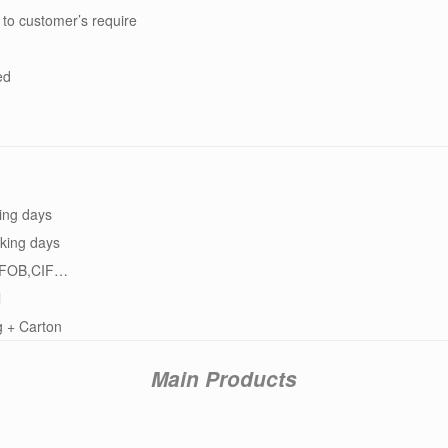
 to customer’s require
ed
ing days
king days
FOB,CIF…
l
g + Carton
Main Products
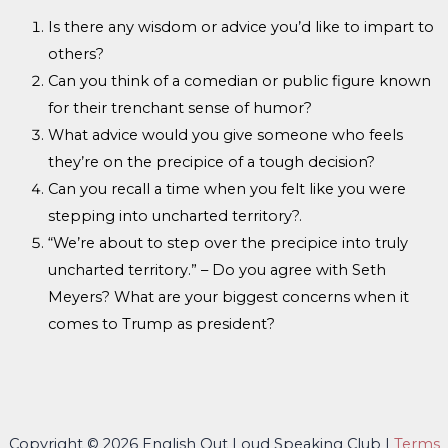
Is there any wisdom or advice you’d like to impart to
others?
Can you think of a comedian or public figure known
for their trenchant sense of humor?
What advice would you give someone who feels
they’re on the precipice of a tough decision?
Can you recall a time when you felt like you were
stepping into uncharted territory?
.
“We’re about to step over the precipice into truly
uncharted territory.” – Do you agree with Seth
Meyers? What are your biggest concerns when it
comes to Trump as president?
Copyright © 2026 English Out Loud Speaking Club |
Terms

### TASK:
The word to look for is "precipice"; copy out every line of the entries that holds it.

### EXPECTED ANSWER:
they’re on the precipice of a tough decision?
“We’re about to step over the precipice into truly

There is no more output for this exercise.